### Collection entries:
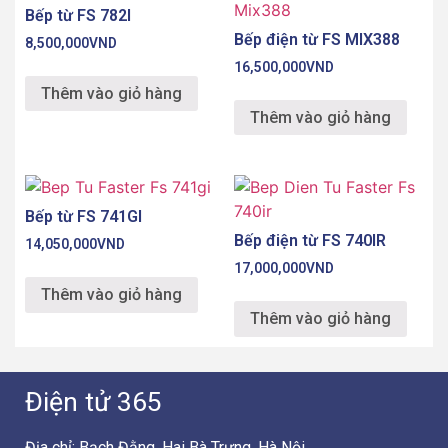
Bếp từ FS 782I
Bếp điện từ FS MIX388
8,500,000
VND
16,500,000
VND
Thêm vào giỏ hàng
Thêm vào giỏ hàng
Bếp từ FS 741GI
Bếp điện từ FS 740IR
14,050,000
VND
17,000,000
VND
Thêm vào giỏ hàng
Thêm vào giỏ hàng
Điện tử 365
Địa chỉ: Bạch Đằng, Hai Bà Trưng, Hà Nội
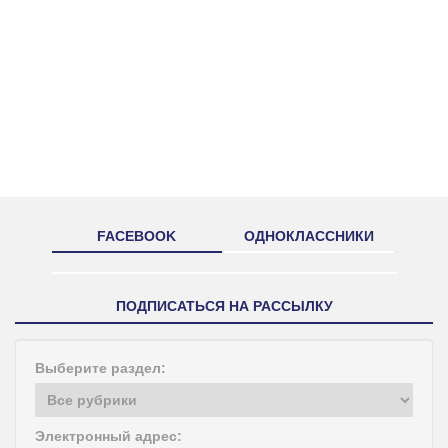
FACEBOOK
ОДНОКЛАССНИКИ
ПОДПИСАТЬСЯ НА РАССЫЛКУ
Выберите раздел:
Электронный адрес:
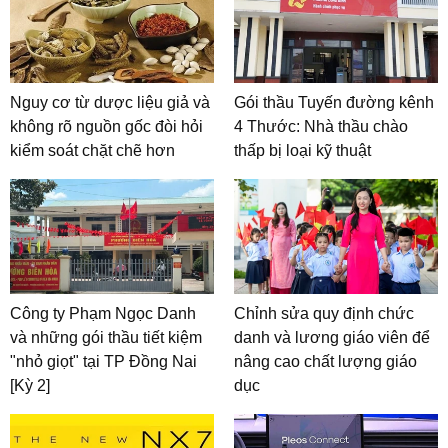
Nguy cơ từ dược liệu giả và
Gói thầu Tuyến đường kênh
không rõ nguồn gốc đòi hỏi
4 Thước: Nhà thầu chào
kiểm soát chặt chẽ hơn
thấp bị loại kỹ thuật
Công ty Phạm Ngọc Danh
Chỉnh sửa quy định chức
và những gói thầu tiết kiệm
danh và lương giáo viên để
"nhỏ giọt" tại TP Đồng Nai
nâng cao chất lượng giáo
[Kỳ 2]
dục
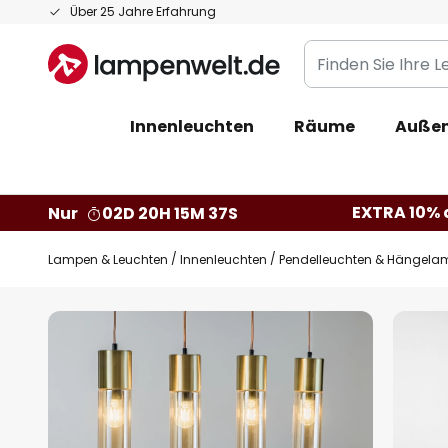
Zum
Über 25 Jahre Erfahrung
Inhalt
Finden
springen
Sie
Ihre
Innenleuchten
Räume
Außen
Leuchte...
EXTRA 10% a
Nur
02D 20H 15M 36S
Lampen & Leuchten
Innenleuchten
Pendelleuchten & Hängela
Zum
Ende
der
Bildgalerie
springen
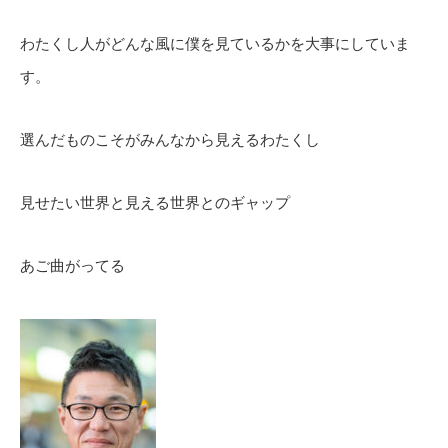
わたくし人がどんな風に僕を見ているかを大事にしていま
す。
選んだものこそがみんなから見えるわたくし
見せたい世界と見える世界とのギャップ
あご曲がってる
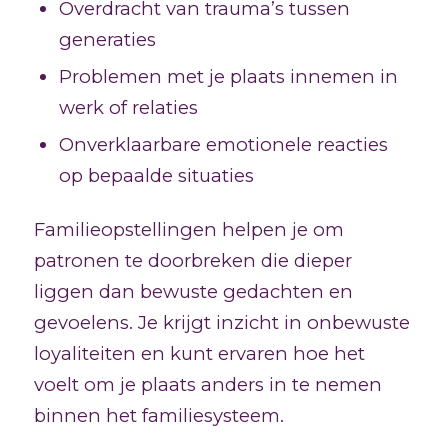
Overdracht van trauma’s tussen
generaties
Problemen met je plaats innemen in
werk of relaties
Onverklaarbare emotionele reacties
op bepaalde situaties
Familieopstellingen helpen je om
patronen te doorbreken die dieper
liggen dan bewuste gedachten en
gevoelens. Je krijgt inzicht in onbewuste
loyaliteiten en kunt ervaren hoe het
voelt om je plaats anders in te nemen
binnen het familiesysteem.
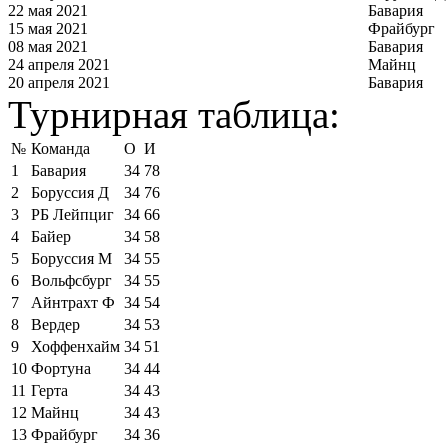
22 мая 2021
Бавария
15 мая 2021
Фрайбург
08 мая 2021
Бавария
24 апреля 2021
Майнц
20 апреля 2021
Бавария
Турнирная таблица:
№
Команда
О
И
1
Бавария
34
78
2
Боруссия Д
34
76
3
РБ Лейпциг
34
66
4
Байер
34
58
5
Боруссия М
34
55
6
Вольфсбург
34
55
7
Айнтрахт Ф
34
54
8
Вердер
34
53
9
Хоффенхайм
34
51
10
Фортуна
34
44
11
Герта
34
43
12
Майнц
34
43
13
Фрайбург
34
36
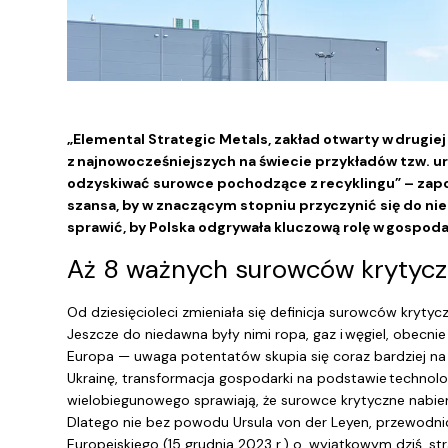
„Elemental Strategic Metals, zakład otwarty w drugie
z najnowocześniejszych na świecie przykładów tzw. ur
odzyskiwać surowce pochodzące z recyklingu” – zapow
szansa, by w znaczącym stopniu przyczynić się do ni
sprawić, by Polska odgrywała kluczową rolę w gospod
Aż 8 ważnych surowców krytycz
Od dziesięcioleci zmieniała się definicja surowców krytyc
Jeszcze do niedawna były nimi ropa, gaz i węgiel, obecnie
Europa — uwaga potentatów skupia się coraz bardziej na
Ukrainę, transformacja gospodarki na podstawie technolog
wielobiegunowego sprawiają, że surowce krytyczne nabier
Dlatego nie bez powodu Ursula von der Leyen, przewodnic
Europejskiego (15 grudnia 2023 r.) o „wyjątkowym dziś, 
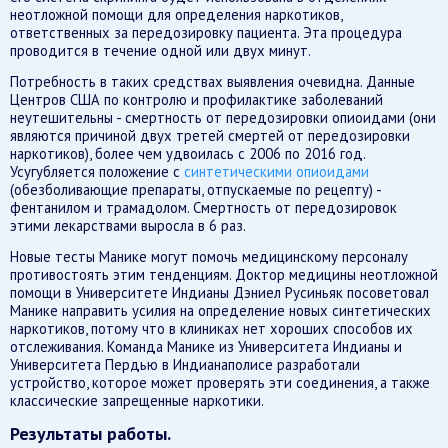
неотложной помощи для определения наркотиков,
ответственных за передозировку пациента. Эта процедура
проводится в течение одной или двух минут.
Потребность в таких средствах выявления очевидна. Данные
Центров США по контролю и профилактике заболеваний
неутешительны - смертность от передозировки опиоидами (они
являются причиной двух третей смертей от передозировки
наркотиков), более чем удвоилась с 2006 по 2016 год.
Усугубляется положение с
синтетическими опиоидами
(обезболивающие препараты, отпускаемые по рецепту) -
фентанилом и трамадолом. Смертность от передозировок
этими лекарствами выросла в 6 раз.
Новые тесты Манике могут помочь медицинскому персоналу
противостоять этим тенденциям. Доктор медицины неотложной
помощи в Университете Индианы Дэниел Русиньяк посоветовал
Манике направить усилия на определение новых синтетических
наркотиков, потому что в клиниках нет хороших способов их
отслеживания. Команда Манике из Университета Индианы и
Университета Пердью в Индианаполисе разработали
устройство, которое может проверять эти соединения, а также
классические запрещенные наркотики.
Результаты работы.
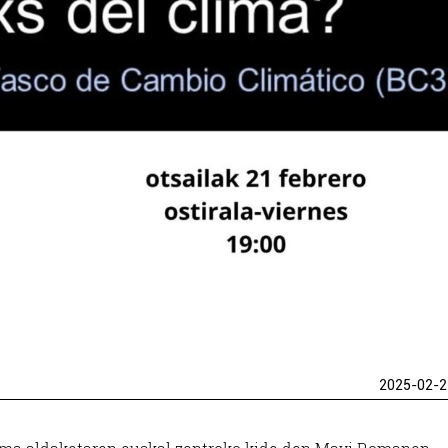
2025-02-2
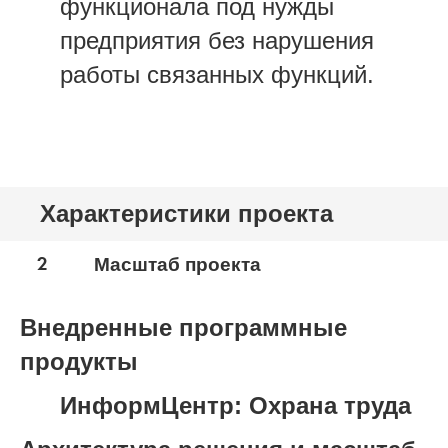
функционала под нужды
предприятия без нарушения
работы связанных функций.
Характеристики проекта
2
Масштаб проекта
Внедренные программные
продукты
ИнформЦентр: Охрана труда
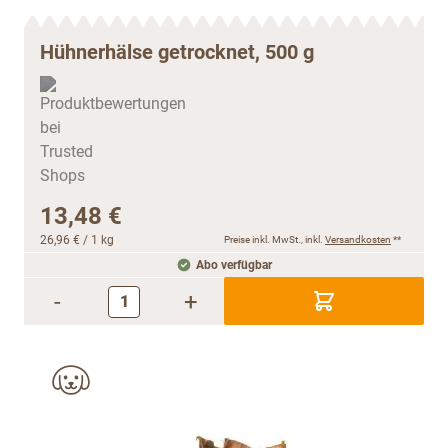
Hühnerhälse getrocknet, 500 g
13,48 €
26,96 €
/ 1 kg
Preise inkl. MwSt., inkl.
Versandkosten
**
Abo verfügbar
-
+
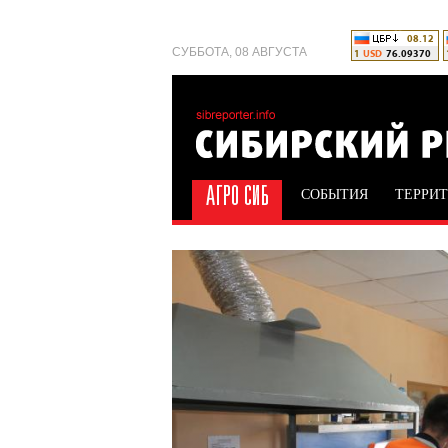
СУББОТА, 08 АВГУСТА
СОБЫТИЯ
ТЕРРИ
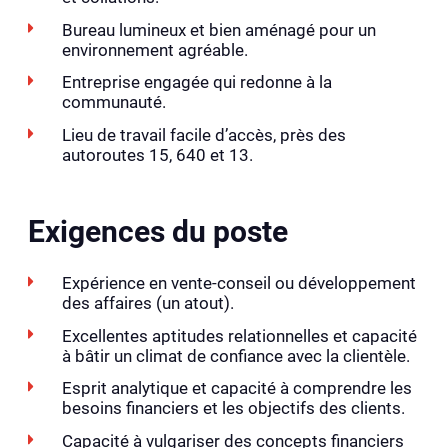
Bureau lumineux et bien aménagé pour un
environnement agréable.
Entreprise engagée qui redonne à la
communauté.
Lieu de travail facile d’accès, près des
autoroutes 15, 640 et 13.
Exigences du poste
Expérience en vente-conseil ou développement
des affaires (un atout).
Excellentes aptitudes relationnelles et capacité
à bâtir un climat de confiance avec la clientèle.
Esprit analytique et capacité à comprendre les
besoins financiers et les objectifs des clients.
Capacité à vulgariser des concepts financiers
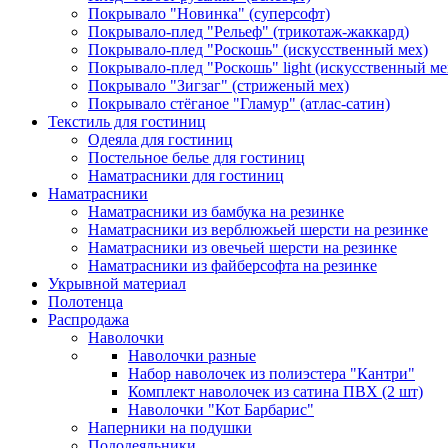
Покрывало "Новинка" (суперсофт)
Покрывало-плед "Рельеф" (трикотаж-жаккард)
Покрывало-плед "Роскошь" (искусственный мех)
Покрывало-плед "Роскошь" light (искусственный ме
Покрывало "Зигзаг" (стриженый мех)
Покрывало стёганое "Гламур" (атлас-сатин)
Текстиль для гостиниц
Одеяла для гостиниц
Постельное белье для гостиниц
Наматрасники для гостиниц
Наматрасники
Наматрасники из бамбука на резинке
Наматрасники из верблюжьей шерсти на резинке
Наматрасники из овечьей шерсти на резинке
Наматрасники из файберсофта на резинке
Укрывной материал
Полотенца
Распродажа
Наволочки
Наволочки разные
Набор наволочек из полиэстера "Кантри"
Комплект наволочек из сатина ПВХ (2 шт)
Наволочки "Кот Барбарис"
Наперники на подушки
Пододеяльники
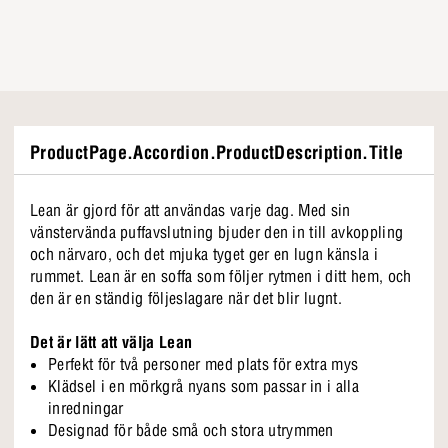
ProductPage.Accordion.ProductDescription.Title
Lean är gjord för att användas varje dag. Med sin
vänstervända puffavslutning bjuder den in till avkoppling
och närvaro, och det mjuka tyget ger en lugn känsla i
rummet. Lean är en soffa som följer rytmen i ditt hem, och
den är en ständig följeslagare när det blir lugnt.
Det är lätt att välja Lean
Perfekt för två personer med plats för extra mys
Klädsel i en mörkgrå nyans som passar in i alla
inredningar
Designad för både små och stora utrymmen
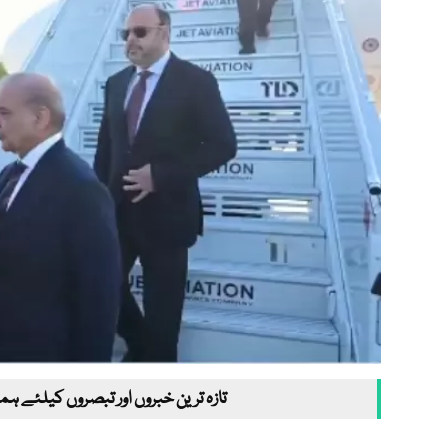
تازہ ترین خبروں اور تبصروں کیلئے ہم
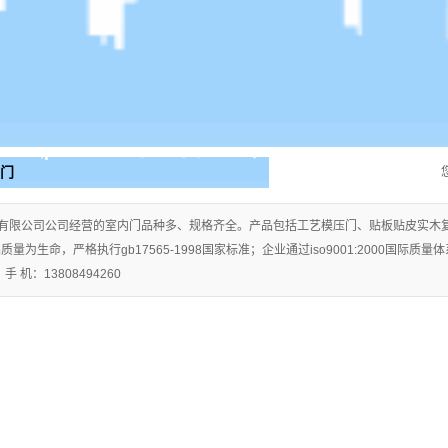
音门
有限公司公司经营的室内门品种多、规格齐全。产品包括工艺模压门、贴板贴皮实木
量为生命，严格执行gb17565-1998国家标准；企业通过iso9001:2000国际
 机：13808494260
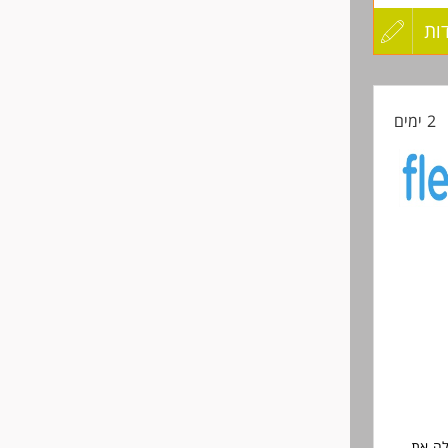
ות
עדכון
קורות
2 ימים
החיים
לפני
שליחה
ילה את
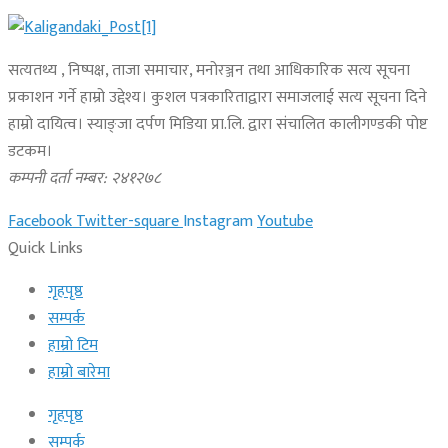
सत्यतथ्य , निष्पक्ष, ताजा समाचार, मनोरञ्जन तथा आधिकारिक सत्य सूचना
प्रकाशन गर्ने हाम्रो उद्देश्य। कुशल पत्रकारिताद्वारा समाजलाई सत्य सूचना दिने
हाम्रो दायित्व। स्याङ्जा दर्पण मिडिया प्रा.लि. द्वारा संचालित कालीगण्डकी पोष्ट
डटकम।
कम्पनी दर्ता नम्बर: २४१२७८
Facebook
Twitter-square
Instagram
Youtube
Quick Links
गृहपृष्ठ
सम्पर्क
हाम्रो टिम
हाम्रो बारेमा
गृहपृष्ठ
सम्पर्क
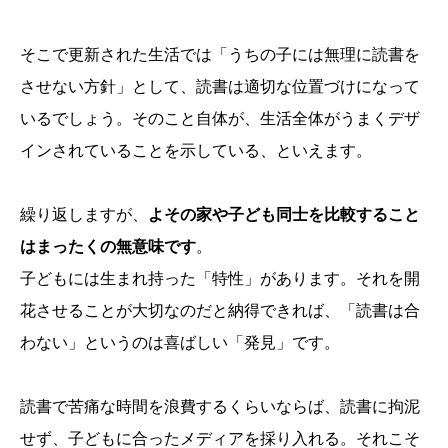
そこで更新された生活では「うちの子には無理に読書を
させない方針」として、読書は適切な位置づけになって
いるでしょう。そのこと自体が、生活全体がうまくデザ
インされていることを示している、といえます。
繰り返しますが、
よその家や子ども同士を比較すること
はまったくの無意味です
。
子どもには生まれ持った「特性」があります。それを開
花させることが大切なのだと納得できれば、「読書は合
わない」というのは喜ばしい「発見」です。
読書で苦痛な時間を浪費するくらいならば、読書に拘泥
せず、子どもに合ったメディアを採り入れる。それこそ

### Your instructions:
Print the entries as they stand, first line through the line holding "Lampen & Leuchten", with every picture removed.

### Written answer:
Bếp từ FS 782I
Bếp điện từ FS MIX388
8,500,000
VND
16,500,000
VND
Thêm vào giỏ hàng
Thêm vào giỏ hàng
Bếp từ FS 741GI
Bếp điện từ FS 740IR
14,050,000
VND
17,000,000
VND
Thêm vào giỏ hàng
Thêm vào giỏ hàng
Điện tử 365
Địa chỉ: Bạch Đằng, Hai Bà Trưng, Hà Nội
FACEBOOK
ОДНОКЛАССНИКИ
ПОДПИСАТЬСЯ НА РАССЫЛКУ
Выберите раздел:
Электронный адрес:
Nguy cơ từ dược liệu giả và
Gói thầu Tuyến đường kênh
không rõ nguồn gốc đòi hỏi
4 Thước: Nhà thầu chào
kiểm soát chặt chẽ hơn
thấp bị loại kỹ thuật
Công ty Phạm Ngọc Danh
Chỉnh sửa quy định chức
và những gói thầu tiết kiệm
danh và lương giáo viên để
"nhỏ giọt" tại TP Đồng Nai
nâng cao chất lượng giáo
[Kỳ 2]
dục
Zum
Über 25 Jahre Erfahrung
Inhalt
Finden
springen
Sie
Ihre
Innenleuchten
Räume
Außen
Leuchte...
EXTRA 10% a
Nur
02D 20H 15M 36S
Lampen & Leuchten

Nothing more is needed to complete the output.